As can be seen, there is no significant increase in fluorescence with increased hydrogen peroxide concentration.

SoxS Promoter Results Over the summer, we built an ROS sensor using the SoxR promoter which we never tested with paraquat. After Indiana, we came home and tested it using paraquat, with great results. Unlike team UNICAMP-EMSE Brazil, our device doesn't include the SoxR protein, expressed under a constitutive promoter, but works just fine with the natural levels of SoxR present in the wild-type E. coli strain we used (K12). As can be seen, there is some basal fluorescence in the SoxR knockout strain, but it is obvious that SoxR is the major activating factor in this super-oxide sensor. Also, unlike the UNICAMP_EMSE team, our sensor reached peak fluorescence at 20 uM paraquat concentrations, rather than 40 uM.

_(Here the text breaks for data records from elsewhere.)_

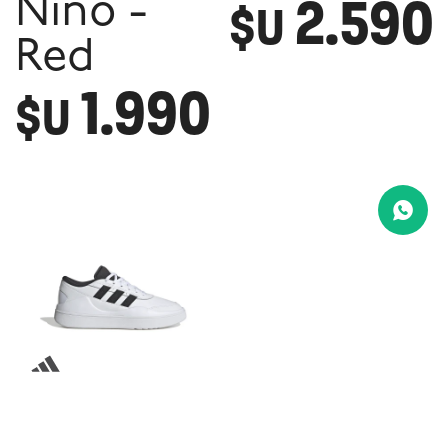
2.590
Niño -
$U
Red
1.990
$U
Championes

Each sample was run in triplicate, and the averaged ODs and fluorescence values are displayed in the graph. The raw OD and fluorescence are shown below, and the normalized fluorescence (Fluorescence / OD) is shown above. These data points were taken 3.5 hours after inducing with paraquat.

We are very pleased that the soxS promoter works as a super-oxide sensor without producing extra SoxR protein within the cell. It is also interesting to note that with this construct, the fluorescence peaks at 20 uM rather than 40 uM of paraquat.

Overall Results The AND gate function was very successful when using pBAD in place of the OxyR-inducible promoters. pBAD worked as an "arabinose sensor" which demonstrated proof of concept. We were very pleased with the range of thermosensors we produced. The variety offers flexibility to future users.